I'm not 100% sure this is correct, but here goes...
I first claim that there is a simply connected space $X$ whose reduced homology vanishes with $\mathbb{Z}[\frac{1}{2}]$-coefficients, and map $X \to BSO$ inducing a map of Thom spectra $MX \to MSO$ whose image on homotopy groups is precisely the 2-torsion.
Proof of claim. If $X$ has torsion homology then so does $MX$ and hence torsion homotopy. Thus for any such $X$ we can never hit more than the torsion subgroup of $\pi_*(MSO)$, all of which is known to be 2-torsion. The difficult part is proving that this may indeed all be hit.

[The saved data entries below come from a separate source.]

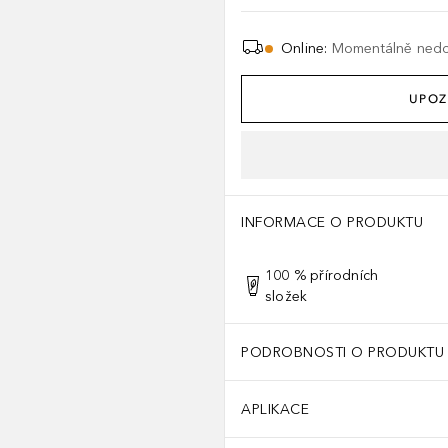
Online
:
Momentálně ned
UPOZ
INFORMACE O PRODUKTU
100 % přírodních
složek
PODROBNOSTI O PRODUKTU
APLIKACE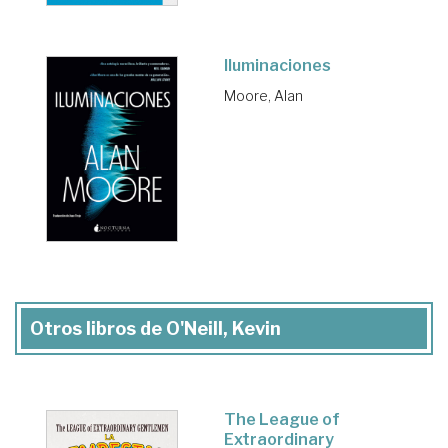
Iluminaciones
Moore, Alan
Otros libros de O'Neill, Kevin
The League of
Extraordinary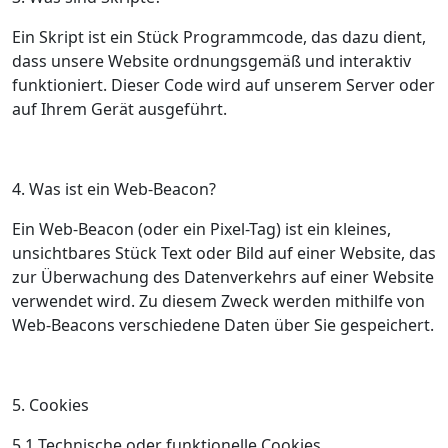
Ein Skript ist ein Stück Programmcode, das dazu dient,
dass unsere Website ordnungsgemäß und interaktiv
funktioniert. Dieser Code wird auf unserem Server oder
auf Ihrem Gerät ausgeführt.
4. Was ist ein Web-Beacon?
Ein Web-Beacon (oder ein Pixel-Tag) ist ein kleines,
unsichtbares Stück Text oder Bild auf einer Website, das
zur Überwachung des Datenverkehrs auf einer Website
verwendet wird. Zu diesem Zweck werden mithilfe von
Web-Beacons verschiedene Daten über Sie gespeichert.
5. Cookies
5.1 Technische oder funktionelle Cookies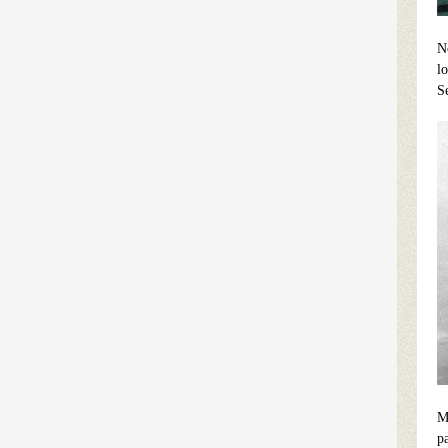
N
l
S
M
p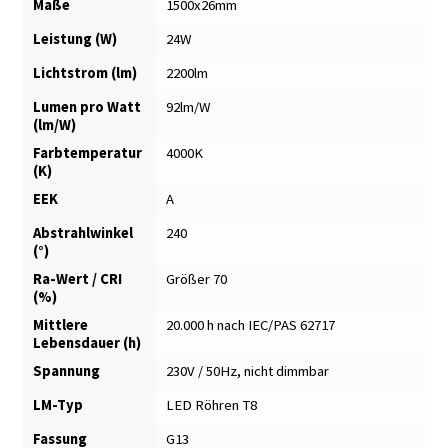
Maße
1500x26mm
Leistung (W)
24W
Lichtstrom (lm)
2200lm
Lumen pro Watt
92lm/W
(lm/W)
Farbtemperatur
4000K
(K)
EEK
A
Abstrahlwinkel
240
(°)
Ra-Wert / CRI
Größer 70
(%)
Mittlere
20.000 h nach IEC/PAS 62717
Lebensdauer (h)
Spannung
230V / 50Hz, nicht dimmbar
LM-Typ
LED Röhren T8
Fassung
G13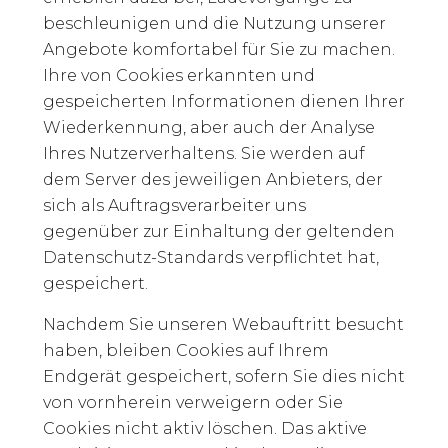
beschleunigen und die Nutzung unserer
Angebote komfortabel für Sie zu machen.
Ihre von Cookies erkannten und
gespeicherten Informationen dienen Ihrer
Wiederkennung, aber auch der Analyse
Ihres Nutzerverhaltens. Sie werden auf
dem Server des jeweiligen Anbieters, der
sich als Auftragsverarbeiter uns
gegenüber zur Einhaltung der geltenden
Datenschutz-Standards verpflichtet hat,
gespeichert.
Nachdem Sie unseren Webauftritt besucht
haben, bleiben Cookies auf Ihrem
Endgerät gespeichert, sofern Sie dies nicht
von vornherein verweigern oder Sie
Cookies nicht aktiv löschen. Das aktive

The non-trivial based map $S^1 \to BO$ factors through $\mathbb{R} P^\infty \to BO$, whose image in mod 2 homology generates the Pontryagin ring $H_*(BO;\mathbb{F}_2)$. We can freely extend to double loop maps $$\Omega^2 S^3 \to \Omega^2 \Sigma^2 \mathbb{R}P^\infty \to BO.$$ Now let $Y = \Omega^2 \Sigma^2 \mathbb{R}P^\infty$, take 1-connected cover and write $X = \tau_{\geq 2} Y$, Thomify, 2-localize, and use the Hopkins--Mahowald theorem to get maps of $E_2$ ring spectra $$H \mathbb{Z} _{(2)} \to MX_{(2)} \to MSO_{(2)}.$$ Thom isomorphism identifies $H_*(MX;\mathbb{F}_2) \to H_*(MSO;\mathbb{F}_2)$ with the map induced by $X = \tau_{\geq 2}Y \to \tau_{\geq 2} BO = BSO$, which is still surjective on mod 2 homology (since both $Y$ and $BO$ split as $\mathbb{R} P^\infty$ times their 1-connected covers). We can view $MX_{(2)} \to MSO_{(2)}$ as a map of $H\mathbb{Z}_{(2)}$-modules, and the induced map on mod 2 homology inherits the structure of a module map over the mod 2 dual Steenrod algebra. Both modules are free on the image of the Hurewicz homomorphism from mod 2 homotopy, which is injective. Hence we may apply $\mathbb{F}_2 \otimes_{\mathcal{A}_2^\vee} -$ to see that the induced map on mod 2 homotopy is surjective. Now any 2-torsion class $x \in \pi_d(MSO)$ comes from $\pi_{d+1}(MSO;\mathbb{Z}/2\mathbb{Z})$, hence from $\pi_{d+1}(MX;\mathbb{Z}/2\mathbb{Z})$ and in particular from $\pi_d(MX)$. $\Box$
We have shown that any torsion class $[M] \in \Omega_d^{SO}$ admits a representative where the structure map $M \to BSO$ lifts to $f: M \to X$. By the usual arguments (that is, doing surgery on representatives of $\pi_*(X,M)$) there is no obstruction to making this map be $n$-connected for $d = 2n$ or $d = 2n+1$. For later purposes let me weaken the conclusion to $f$ being $(n-1)$-connected and rationally $n$-connected. To get to a rational homology sphere, it remains to make $H_n(M;\mathbb{Q}) = 0$. If this is not already the case we may, in the case $d = 2n$ where the signature must vanish when $n$ is even, choose a non-zero Lagrangian element $x \in H_n(M;\mathbb{Q})$. After possibly scaling by a positive integer, the rational Hurewicz theorem implies that this element may be lifted to $\pi_{n+1}(X,M)$ and be represented by an embedded $S^n \to M$ with trivial normal bundle. Doing surgery on that framed embedding gives a new manifold $M'$ with $H_n(M';\mathbb{Q})$ smaller than $H_n(M;\mathbb{Q})$. Unfortunately the surgery process may create some undesired torsion in $H_{n-1}(M')$ if the element we do surgery on is divisible (generated by a meridian $(n-1)$-sphere to the sphere we do surgery on; compare the diagram on page 517 of Kervaire--Milnor) but $M' \to X$ will remain rationally $n$-connected. Continuing in this fashion should lead to $H_n(M;\mathbb{Q})$. I haven't thought through the case where $d = 2n+1$, but assume it's similar.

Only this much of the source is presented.